If your idea of a great golf trip is one that's in the middle of nowhere, our travel experts name their three favorite remote golf destinations: 

Mike Bailey: Black Jack's Crossing in Lajitas near Big Bend National Park, Texas

Everyone knows Texas is big, but to get a real feel for that statement, all you have to do is take a trip out to Lajitas Resort & Spa in Big Bend country.

Under the night desert sky of Lajitas in remote Big Bend National Park in southwest Texas, the stars are glorious. During the day, there's a feeling of the old west, taken advantage of by the resort and enjoyed by the guests. For dining, there's Lajitas fajitas, drinks at the Thirsty Goat and a host of non-golf activities, like skeet shooting, hunting, jeep tours, rafting, mountain biking and fishing.

And then there's golf. The original course was lost four years ago to a devastating flood. In the end, that was probably fortunate, because the course that replaced it, Black Jack's Crossing (named for Gen. John Pershing), is far better. Designed by Lanny Wadkins, there are at least seven elevated tees, where you can see 50 miles in almost every direction. The tee shots are exhilarating, looking down on the paspalum fairways and greens set against endless mountains, buttes, mesas and other rock formations ('lajitas' means 'flat stones'). Best of all, Wadkins created a golf course where every hole is memorable.

When I took my trip out there late last year, I was fortunate; I got to fly, courtesy of Lajitas' owner, Texas billionaire Kelcy Warren. But even then, the trip is well over an hour from Dallas, and that's straight in without getting into a traffic pattern to a remote runway a few minutes from the resort. Drive in, say, from Dallas or Houston, and you’re talking an all-day trip.
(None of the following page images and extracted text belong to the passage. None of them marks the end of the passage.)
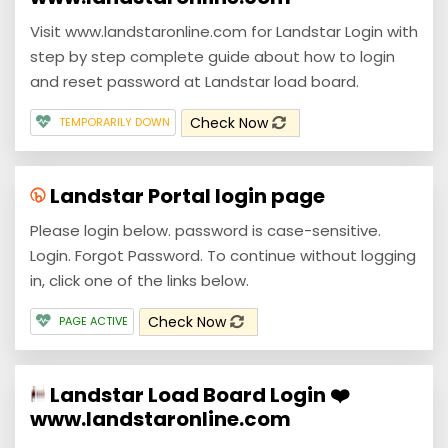
Visit www.landstaronline.com for Landstar Login with
step by step complete guide about how to login
and reset password at Landstar load board.
Check Now
TEMPORARILY DOWN
Landstar Portal login page
Please login below. password is case-sensitive.
Login. Forgot Password. To continue without logging
in, click one of the links below.
Check Now
PAGE ACTIVE
Landstar Load Board Login ❤️
www.landstaronline.com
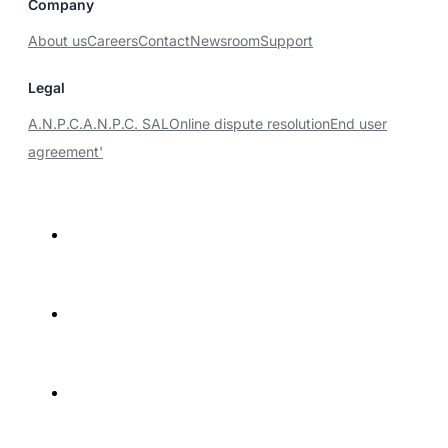
Company
About us
Careers
Contact
Newsroom
Support
Legal
A.N.P.C.
A.N.P.C. SAL
Online dispute resolution
End user
agreement'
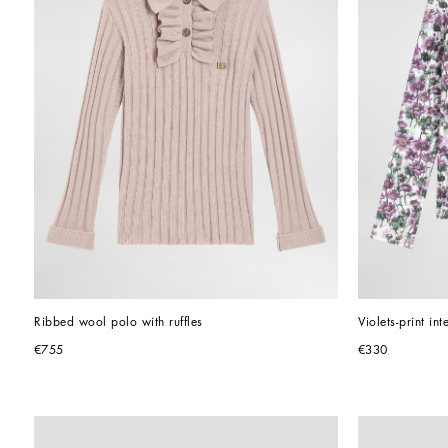
Ribbed wool polo with ruffles
Violets-print int
€755
€330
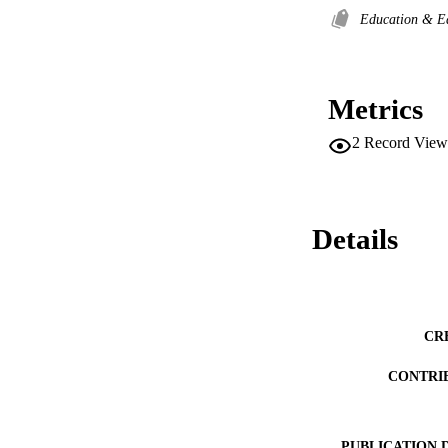
Education & E
Metrics
2
Record View
Details
CR
CONTRI
PUBLICATION 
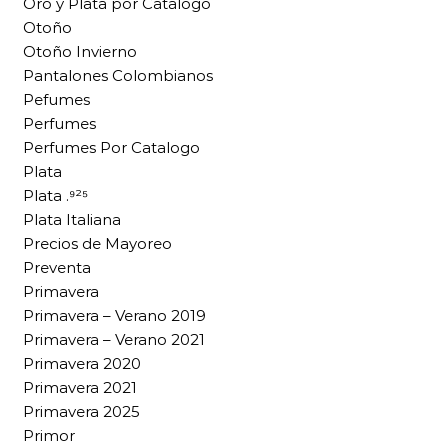
Oro y Plata por Catalogo
Otoño
Otoño Invierno
Pantalones Colombianos
Pefumes
Perfumes
Perfumes Por Catalogo
Plata
Plata .⁹²⁵
Plata Italiana
Precios de Mayoreo
Preventa
Primavera
Primavera – Verano 2019
Primavera – Verano 2021
Primavera 2020
Primavera 2021
Primavera 2025
Primor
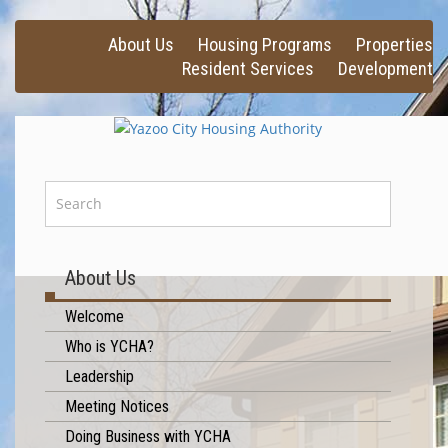
About Us
Housing Programs
Properties
Resident Services
Development
About Us
Welcome
Who is YCHA?
Leadership
Meeting Notices
Doing Business with YCHA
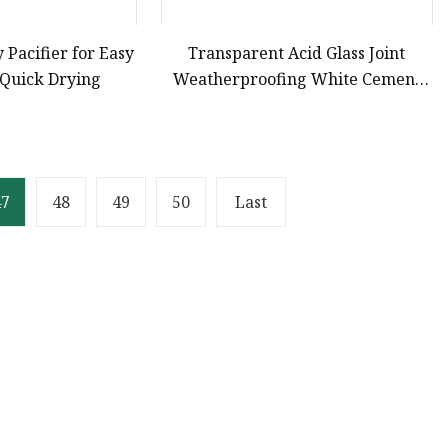
y Pacifier for Easy
Transparent Acid Glass Joint
 Quick Drying
Weatherproofing White Cement
Construction Grade Neutral
Sealant Silicone
47
48
49
50
Last
Partner company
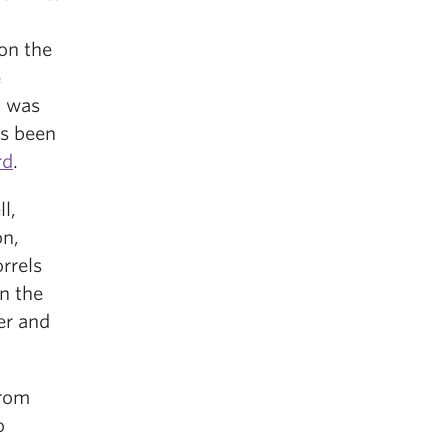
on the
e
, was
as been
rd
.
l,
on,
rrels
n the
er and
rom
o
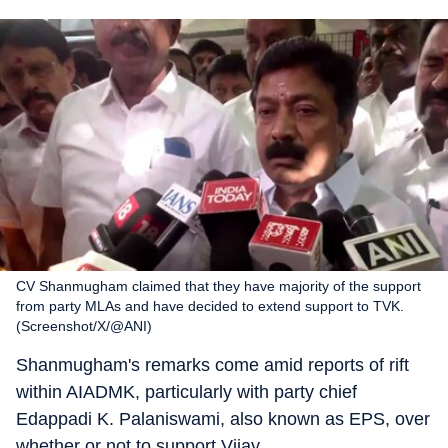
CV Shanmugham claimed that they have majority of the support
from party MLAs and have decided to extend support to TVK.
(Screenshot/X/@ANI)
Shanmugham's remarks come amid reports of rift
within AIADMK, particularly with party chief
Edappadi K. Palaniswami, also known as EPS, over
whether or not to support Vijay.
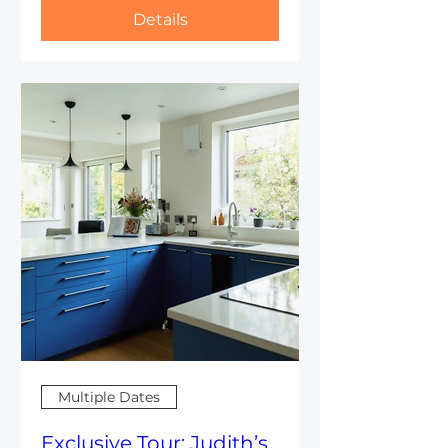
Details
Multiple Dates
Exclusive Tour: Judith’s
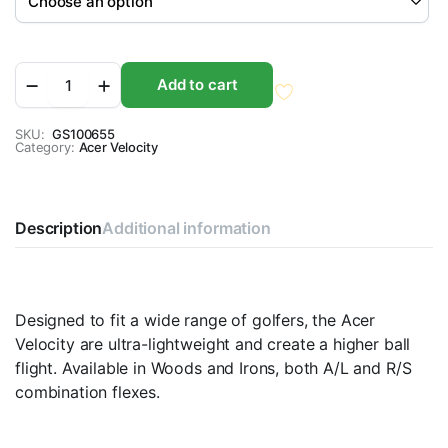
Acer
Add to cart
Velocity
Graphite
Orange
SKU:
GS100655
Category:
quantity
Acer Velocity
Description
Additional information
Designed to fit a wide range of golfers, the Acer
Velocity are ultra-lightweight and create a higher ball
flight. Available in Woods and Irons, both A/L and R/S
combination flexes.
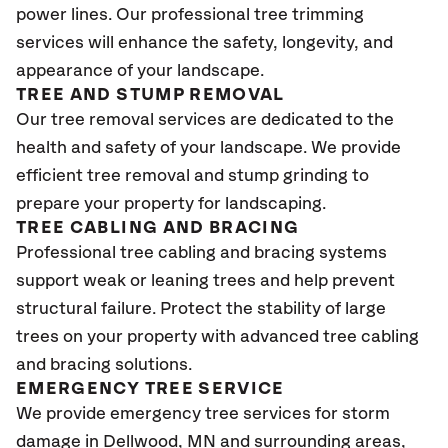
power lines. Our professional tree trimming
services will enhance the safety, longevity, and
appearance of your landscape.
TREE AND STUMP REMOVAL
Our tree removal services are dedicated to the
health and safety of your landscape. We provide
efficient tree removal and stump grinding to
prepare your property for landscaping.
TREE CABLING AND BRACING
Professional tree cabling and bracing systems
support weak or leaning trees and help prevent
structural failure. Protect the stability of large
trees on your property with advanced tree cabling
and bracing solutions.
EMERGENCY TREE SERVICE
We provide emergency tree services for storm
damage in
Dellwood, MN
and surrounding areas,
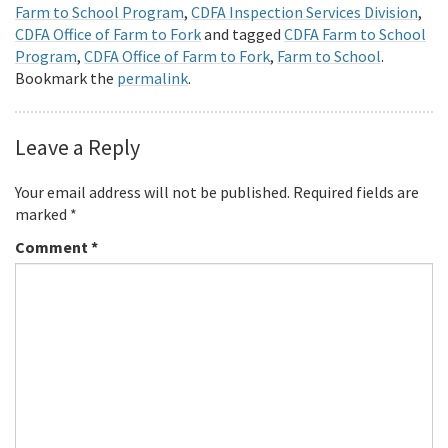
Farm to School Program
,
CDFA Inspection Services Division
,
CDFA Office of Farm to Fork
and tagged
CDFA Farm to School
Program
,
CDFA Office of Farm to Fork
,
Farm to School
.
Bookmark the
permalink
.
Leave a Reply
Your email address will not be published.
Required fields are
marked
*
Comment
*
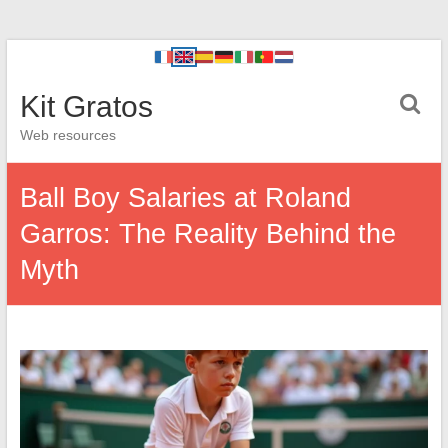
Kit Gratos
Web resources
Ball Boy Salaries at Roland
Garros: The Reality Behind the
Myth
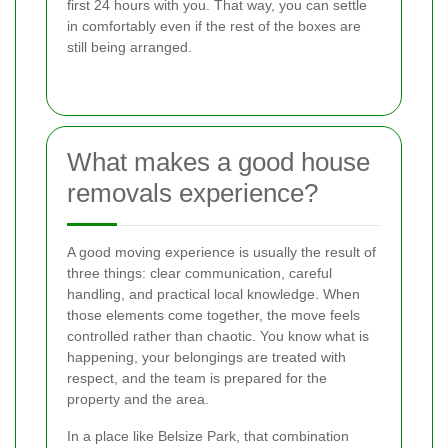
first 24 hours with you. That way, you can settle
in comfortably even if the rest of the boxes are
still being arranged.
What makes a good house
removals experience?
A good moving experience is usually the result of
three things: clear communication, careful
handling, and practical local knowledge. When
those elements come together, the move feels
controlled rather than chaotic. You know what is
happening, your belongings are treated with
respect, and the team is prepared for the
property and the area.
In a place like Belsize Park, that combination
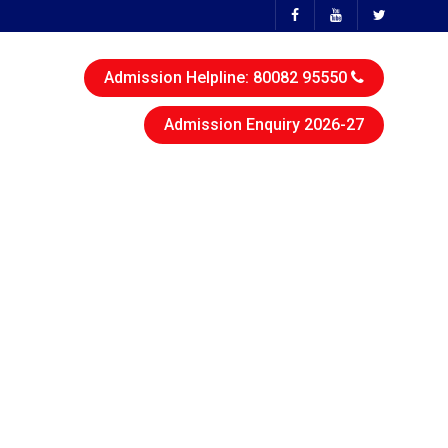
Admission Helpline: 80082 95550
Admission Enquiry 2026-27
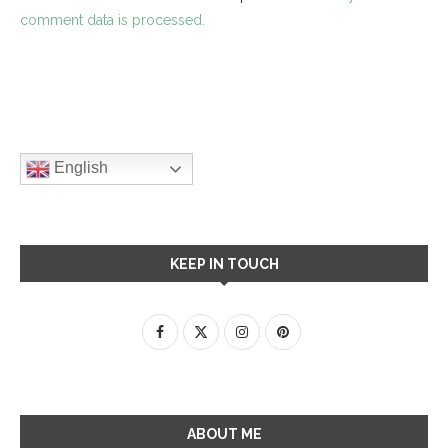
comment data is processed.
English
KEEP IN TOUCH
ABOUT ME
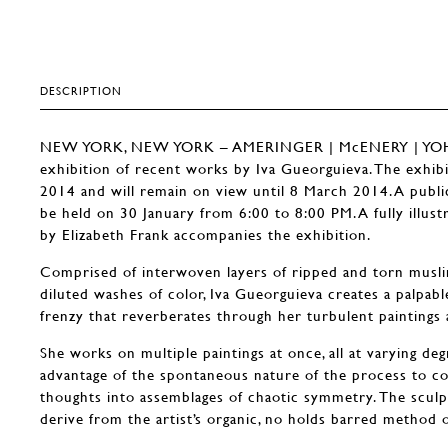
DESCRIPTION
NEW YORK, NEW YORK – AMERINGER | McENERY | YOHE 
exhibition of recent works by Iva Gueorguieva. The exhib
2014 and will remain on view until 8 March 2014. A public 
be held on 30 January from 6:00 to 8:00 PM. A fully illust
by Elizabeth Frank accompanies the exhibition.
Comprised of interwoven layers of ripped and torn muslin
diluted washes of color, Iva Gueorguieva creates a palpabl
frenzy that reverberates through her turbulent paintings 
She works on multiple paintings at once, all at varying de
advantage of the spontaneous nature of the process to c
thoughts into assemblages of chaotic symmetry. The sculptu
derive from the artist’s organic, no holds barred method 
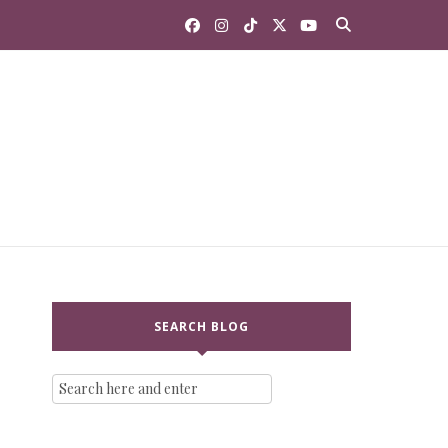
SEARCH BLOG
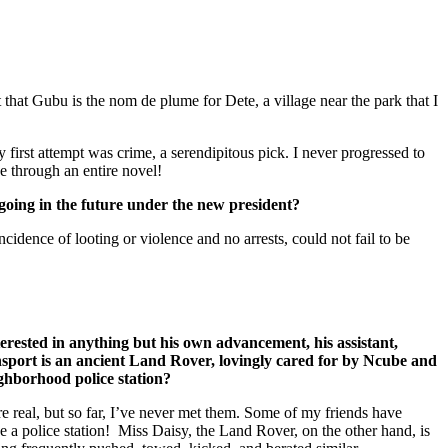
t that Gubu is the nom de plume for Dete, a village near the park that I
y first attempt was crime, a serendipitous pick. I never progressed to
e through an entire novel!
oing in the future under the new president?
dence of looting or violence and no arrests, could not fail to be
erested in anything but his own advancement, his assistant,
ansport is an ancient Land Rover, lovingly cared for by Ncube and
ighborhood police station?
re real, but so far, I’ve never met them. Some of my friends have
e a police station! Miss Daisy, the Land Rover, on the other hand, is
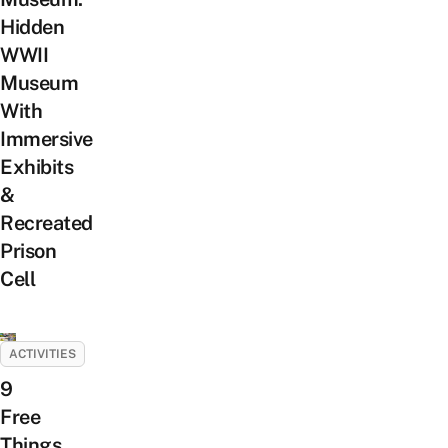
Hidden
WWII
Museum
With
Immersive
Exhibits
&
Recreated
Prison
Cell
ACTIVITIES
9
Free
Things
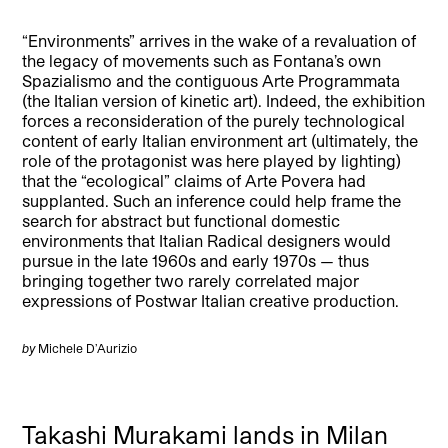
“Environments” arrives in the wake of a revaluation of
the legacy of movements such as Fontana’s own
Spazialismo and the contiguous Arte Programmata
(the Italian version of kinetic art). Indeed, the exhibition
forces a reconsideration of the purely technological
content of early Italian environment art (ultimately, the
role of the protagonist was here played by lighting)
that the “ecological” claims of Arte Povera had
supplanted. Such an inference could help frame the
search for abstract but functional domestic
environments that Italian Radical designers would
pursue in the late 1960s and early 1970s — thus
bringing together two rarely correlated major
expressions of Postwar Italian creative production.
by
Michele D’Aurizio
Takashi Murakami lands in Milan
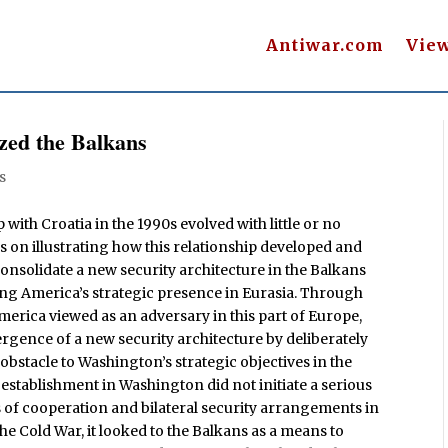
Antiwar.com
Vie
zed the Balkans
s
 with Croatia in the 1990s evolved with little or no
us on illustrating how this relationship developed and
onsolidate a new security architecture in the Balkans
g America’s strategic presence in Eurasia. Through
erica viewed as an adversary in this part of Europe,
ergence of a new security architecture by deliberately
obstacle to Washington’s strategic objectives in the
 establishment in Washington did not initiate a serious
s of cooperation and bilateral security arrangements in
 the Cold War, it looked to the Balkans as a means to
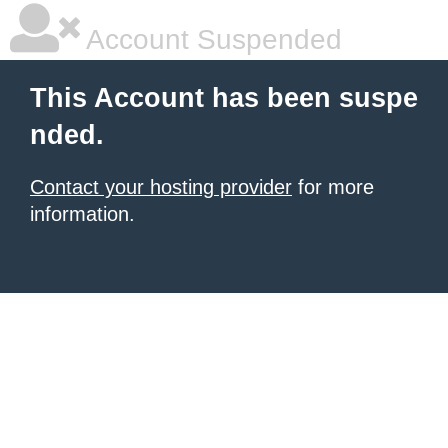
Account Suspended
This Account has been suspe
nded.
Contact your hosting provider
for more
information.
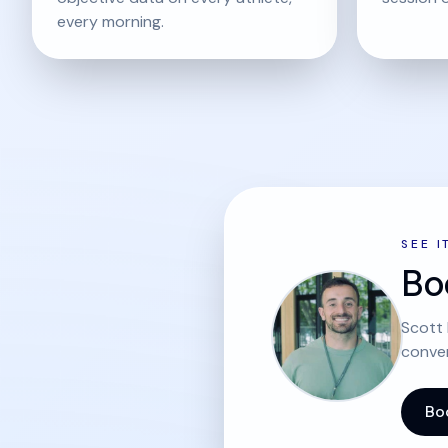
every morning.
SEE I
Bo
Scott 
conver
Bo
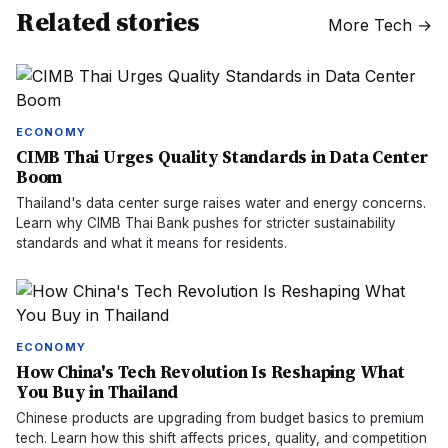
Related stories
More
Tech
→
ECONOMY
CIMB Thai Urges Quality Standards in Data Center
Boom
Thailand's data center surge raises water and energy concerns.
Learn why CIMB Thai Bank pushes for stricter sustainability
standards and what it means for residents.
ECONOMY
How China's Tech Revolution Is Reshaping What
You Buy in Thailand
Chinese products are upgrading from budget basics to premium
tech. Learn how this shift affects prices, quality, and competition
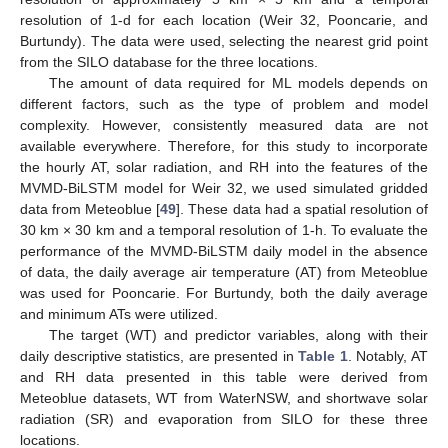
resolution of 1-d for each location (Weir 32, Pooncarie, and
Burtundy). The data were used, selecting the nearest grid point
from the SILO database for the three locations.
The amount of data required for ML models depends on
different factors, such as the type of problem and model
complexity. However, consistently measured data are not
available everywhere. Therefore, for this study to incorporate
the hourly AT, solar radiation, and RH into the features of the
MVMD-BiLSTM model for Weir 32, we used simulated gridded
data from Meteoblue [
49
]. These data had a spatial resolution of
30 km × 30 km and a temporal resolution of 1-h. To evaluate the
performance of the MVMD-BiLSTM daily model in the absence
of data, the daily average air temperature (AT) from Meteoblue
was used for Pooncarie. For Burtundy, both the daily average
and minimum ATs were utilized.
The target (WT) and predictor variables, along with their
daily descriptive statistics, are presented in
Table 1
. Notably, AT
and RH data presented in this table were derived from
Meteoblue datasets, WT from WaterNSW, and shortwave solar
radiation (SR) and evaporation from SILO for these three
locations.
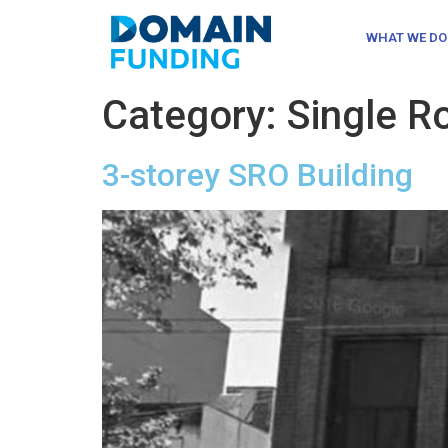
WHAT WE DO
Category:
Single 
3-storey SRO Building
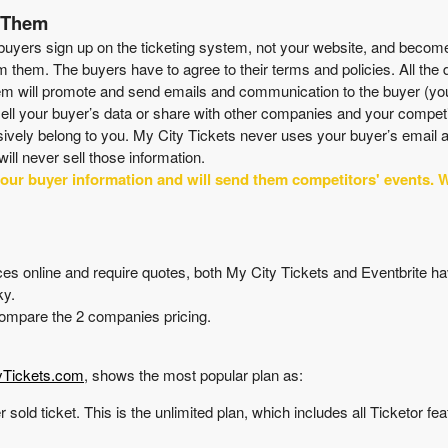
t Them
buyers sign up on the ticketing system, not your website, and becomes
m them. The buyers have to agree to their terms and policies. All the
tem will promote and send emails and communication to the buyer (you
 sell your buyer’s data or share with other companies and your competi
usively belong to you. My City Tickets never uses your buyer’s email
will never sell those information.
your buyer information and will send them competitors' events. W
prices online and require quotes, both My City Tickets and Eventbrite h
ky.
 compare the 2 companies pricing.
yTickets.com
, shows the most popular plan as:
r sold ticket. This is the unlimited plan, which includes all Ticketor fe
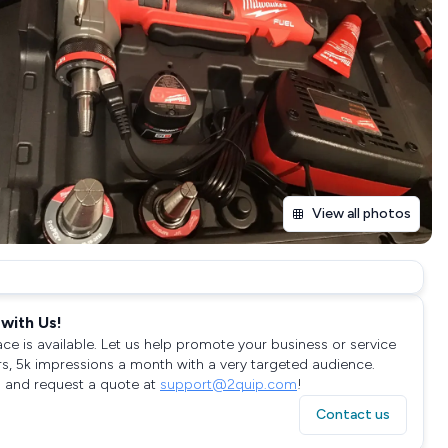
View all photos
with Us!
ace is available. Let us help promote your business or service
rs, 5k impressions a month with a very targeted audience.
 and request a quote at
support@2quip.com
!
Contact us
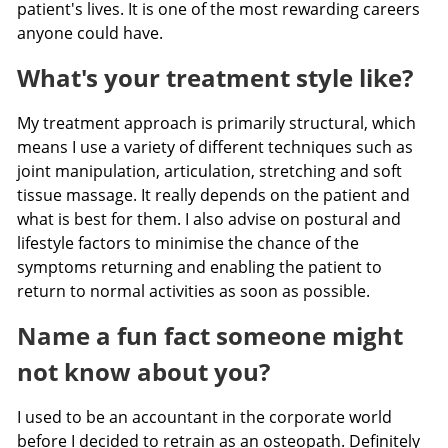
patient's lives. It is one of the most rewarding careers
anyone could have.
What's your treatment style like?
My treatment approach is primarily structural, which
means I use a variety of different techniques such as
joint manipulation, articulation, stretching and soft
tissue massage. It really depends on the patient and
what is best for them. I also advise on postural and
lifestyle factors to minimise the chance of the
symptoms returning and enabling the patient to
return to normal activities as soon as possible.
Name a fun fact someone might
not know about you?
I used to be an accountant in the corporate world
before I decided to retrain as an osteopath. Definitely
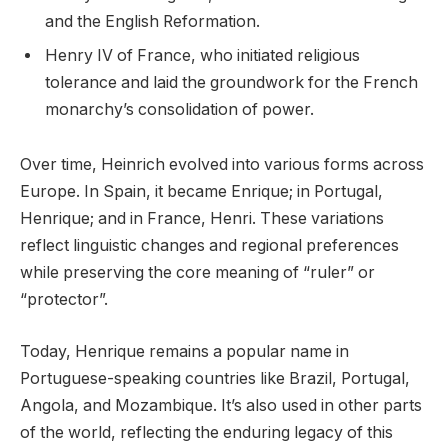
and the English Reformation.
Henry IV of France, who initiated religious
tolerance and laid the groundwork for the French
monarchy’s consolidation of power.
Over time, Heinrich evolved into various forms across
Europe. In Spain, it became Enrique; in Portugal,
Henrique; and in France, Henri. These variations
reflect linguistic changes and regional preferences
while preserving the core meaning of “ruler” or
“protector”.
Today, Henrique remains a popular name in
Portuguese-speaking countries like Brazil, Portugal,
Angola, and Mozambique. It’s also used in other parts
of the world, reflecting the enduring legacy of this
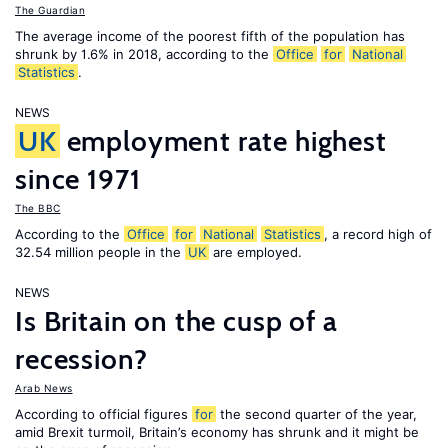
The Guardian
The average income of the poorest fifth of the population has
shrunk by 1.6% in 2018, according to the
Office
for
National
Statistics
.
NEWS
UK
employment rate highest
since 1971
The BBC
According to the
Office
for
National
Statistics
, a record high of
32.54 million people in the
UK
are employed.
NEWS
Is Britain on the cusp of a
recession?
Arab News
According to official figures
for
the second quarter of the year,
amid Brexit turmoil, Britain’s economy has shrunk and it might be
But it's well worth it, because there's nothing like it in Texas or the world, for that matter.

Brandon Tucker: Scotland's Kintyre Peninsula

For years, storytellers like Alfred Hitchcock and Paul McCartney have glamorized the long, winding road along Scotland's Kintyre Peninsula.

Starting from Loch Lomond, the drive winds through tiny fishing villages and mountain passes before ending on a narrow road overlooking coastal farms and the sea. That said, it's 100-plus-miles interspersed with a few terrifying moments if you're a bit timid behind the wheel. I played chicken (and lost) with a truck on a small bridge near the little village of Inverary. I've met other golfers who have blown tires on the trek, a common and understandable result of hugging the shoulder a little too tight on the left.

At the end of the road are two of the world's purest links courses: Machrihanish Old and Machrihanish Dunes. Built over 100 years apart, both are pure links test, albeit very different ones despite their locations beside one another. Making the journey that much more alluring, accommodations have improved recently, thanks to a restoration of the 22-room Ugadale Hotel beside the first tee of Machrihanish. If that's not remote enough, also tack on Machrie and Dunaverty to the journey. 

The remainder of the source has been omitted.